In this section, we compare our method with a variety of state-of-the-art approaches on two public datasets VIPL-HR [19] and MAHNOB-HCI [28]. For the sake of fairness, we use a five-fold subject-exclusive evaluation protocol to train the VIPL-HR database, and use the same train/test split as mentioned in [19]. The results of other methods are directly borrowed from [20]. All experimental results of the VIPL-HR database are shown in Table 4. Similarly, for the MAHNOB-HCI database, following [20, 34], we use a three-fold subject-independent cross-validation protocol. The experimental results of this database are shown in Table 5. It can be seen from Table 4 that our method achieves superior results over most of the significant metrics. It reflects that the enhancement of input signals is very crucial for HR estimation task, whilst most existing works fail to pay much attention on it. By introducing the proposed HAUM for boosted input signals, we obtain the new state-of-the-art performance on the VIPL-HR database, reaching a lower MAE of 4.67 and increasing the correlation r from 0.79 to 0.82. Table 5 shows that our method can generalize to other database, with a consistent improvement over most evaluation metrics, compared with the previous state-of-the-art methods.

Table 3. The HR estimation results w.r.t. different number of the Hierarchical Levels (H-Level) on the VIPL-HR database.
Fig. 5.
figure 5

The scatter plots and the Bland-Altman plot on the VIPL-HR (a) and MAHNOB-HCI (b) database. HR\(_{GT}\): the Ground-truth HR. HR\(_{EST}\): the Estimated HR by our method. The green dashed line in (a) is borrowed from the original paper [20]. The solid lines in the right plot represent the mean, and the dotted lines represent the 95% limits of agreement. (Color figure online)

4.4 Analysis

HUS and ASM Improve Accuracy. For the purpose of clearly illustrating the improvement of the data relevance of our method in HR estimation task, we draw scatter plots and the Bland-Altman plot on the VIPL-HR and MAHNOB-HCI database. The diagram is illustrated in Fig. 5. It can be observed that most of the estimated HRs are highly correlated with the ground-truth ones. Moreover, compared with RhythmNet, our method demonstrates a better linear correlation of data on the VIPL-HR database.

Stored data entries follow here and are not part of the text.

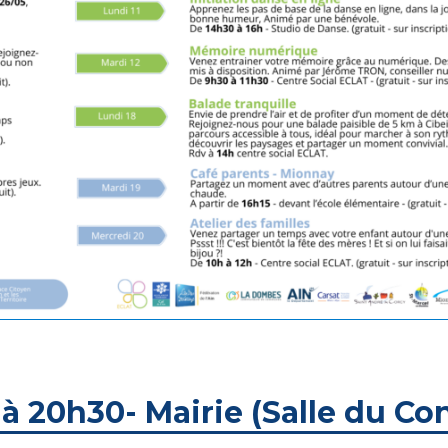
 à 20h30- Mairie (Salle du Con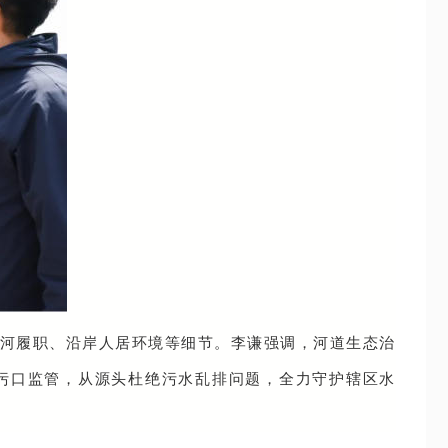
河履职、沿岸人居环境等细节。李谦强调，河道生态治
污口监管，从源头杜绝污水乱排问题，全力守护辖区水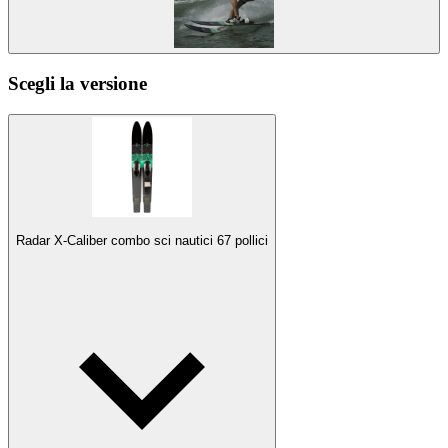
Scegli la versione
Radar X-Caliber combo sci nautici 67 pollici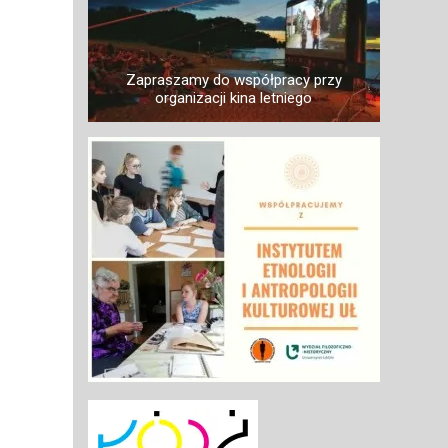
Zapraszamy do współpracy przy
organizacji kina letniego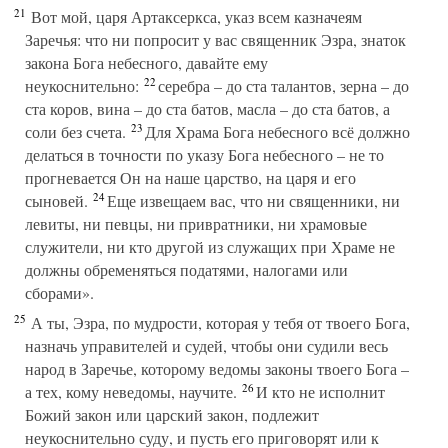
21
Вот мой, царя Артаксеркса, указ всем казначеям
Заречья: что ни попросит у вас священник Эзра, знаток
закона Бога небесного, давайте ему
22
неукоснительно:
серебра – до ста талантов, зерна – до
ста коров, вина – до ста батов, масла – до ста батов, а
23
соли без счета.
Для Храма Бога небесного всё должно
делаться в точности по указу Бога небесного – не то
прогневается Он на наше царство, на царя и его
24
сыновей.
Еще извещаем вас, что ни священники, ни
левиты, ни певцы, ни привратники, ни храмовые
служители, ни кто другой из служащих при Храме не
должны обременяться податями, налогами или
сборами».
25
А ты, Эзра, по мудрости, которая у тебя от твоего Бога,
назначь управителей и судей, чтобы они судили весь
народ в Заречье, которому ведомы законы твоего Бога –
26
а тех, кому неведомы, научите.
И кто не исполнит
Божий закон или царский закон, подлежит
неукоснительно суду, и пусть его приговорят или к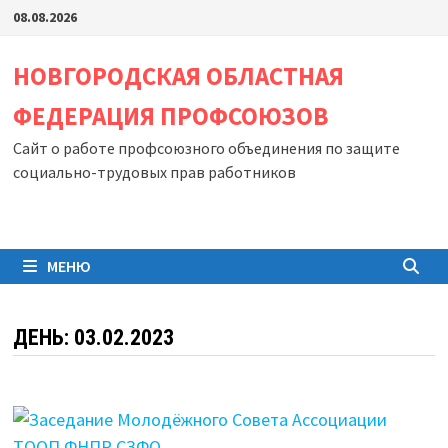
Перейти
08.08.2026
к
содержимому
НОВГОРОДСКАЯ ОБЛАСТНАЯ
ФЕДЕРАЦИЯ ПРОФСОЮЗОВ
Сайт о работе профсоюзного объединения по защите
социально-трудовых прав работников
МЕНЮ
ДЕНЬ:
03.02.2023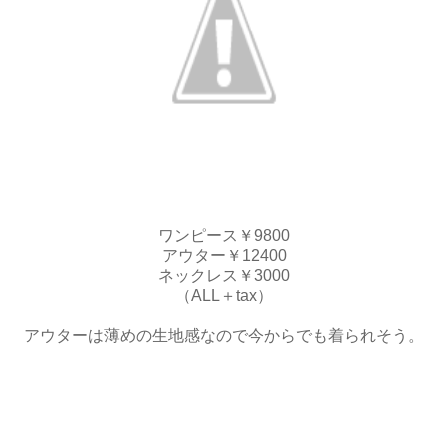
ワンピース￥9800
アウター￥12400
ネックレス￥3000
（ALL＋tax）
アウターは薄めの生地感なので今からでも着られそう。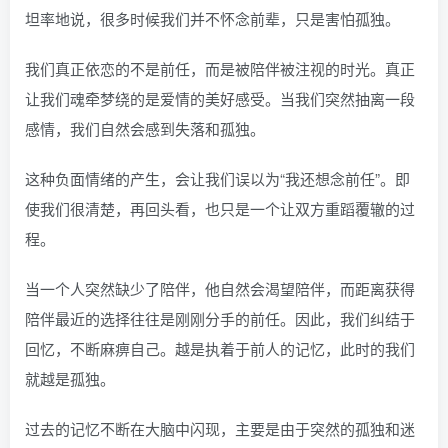
坦率地说，很多时候我们并不怀念前辈，只是害怕孤独。
我们真正依恋的不是前任，而是被陪伴被注视的时光。真正
让我们魂牵梦绕的是爱情的美好感受。当我们突然抽离一段
感情，我们自然会感到失落和孤独。
这种负面情绪的产生，会让我们误以为“我还想念前任”。即
使我们很清楚，再回头看，也只是一个让双方重蹈覆辙的过
程。
当一个人突然缺少了陪伴，他自然会渴望陪伴，而距离获得
陪伴最近的选择往往是刚刚分手的前任。因此，我们纠结于
回忆，不断麻痹自己。越是执着于前人的记忆，此时的我们
就越是孤独。
过去的记忆不断在大脑中闪现，主要是由于突然的孤独和迷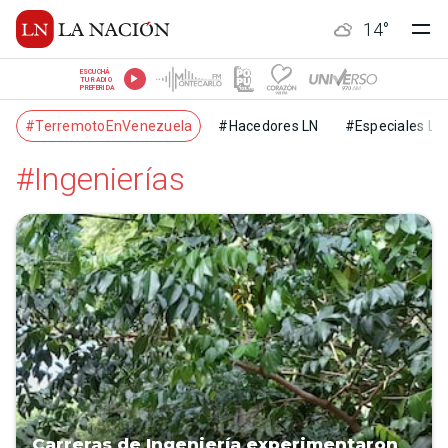
14
°
ESCUCHÁ
TU RADIO
PREFERIDA
#TerremotoEnVenezuela
#Hacedores LN
#Especiales LN
#Ingenierías
Carreras de Ingeniería experimentaron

Table 4. Comparisons between state-of-the-art methods on VIPL-HR database. Best: bold; Second best: .
Table 5. Comparisons between state-of-the-art methods on MAHNOB-HCI database. Best: bold; Second best: .

Visualization of ASM. In order to prove the effectiveness of ASM, we visualize several face images. From the highlighted regions in the Fig. 6(a), we observe that the network tends to prefer larger skin areas when selecting effective face areas, regardless of the angle of the face. Furthermore, Fig. 6(b) also clearly shows the detailed rPPG signal estimated from different regions. We observe that the quality of rPPG signal is relatively consistent with the focus by ASM: the more periodic the signal area, the more attention the network tends to pay. Please note that in those regions containing background pixels (e.g., ②), only facial part is considered in our data-processing as mentioned in Sect. 3.4.

Fig. 6.
figure 6

(a)Visualization of the discriminating face regions that the network focused on. (b)Illustration of rPPG estimated from different face regions.

5 Conclusion

In this paper, we propose a Hierarchical Attentive Upsampling Module (HAUM) for acquiring rich and discriminating input signals based on the Spatial-Temporal Map for heart rate estimation. The Hierarchical Upsampling Strategy is used to progressively enrich the Spatial-Temporal information, and the Attentive Space Module is cascaded to select effective regions with clearer periodicity. The performances on two public datasets demonstrate the superiority of our approach.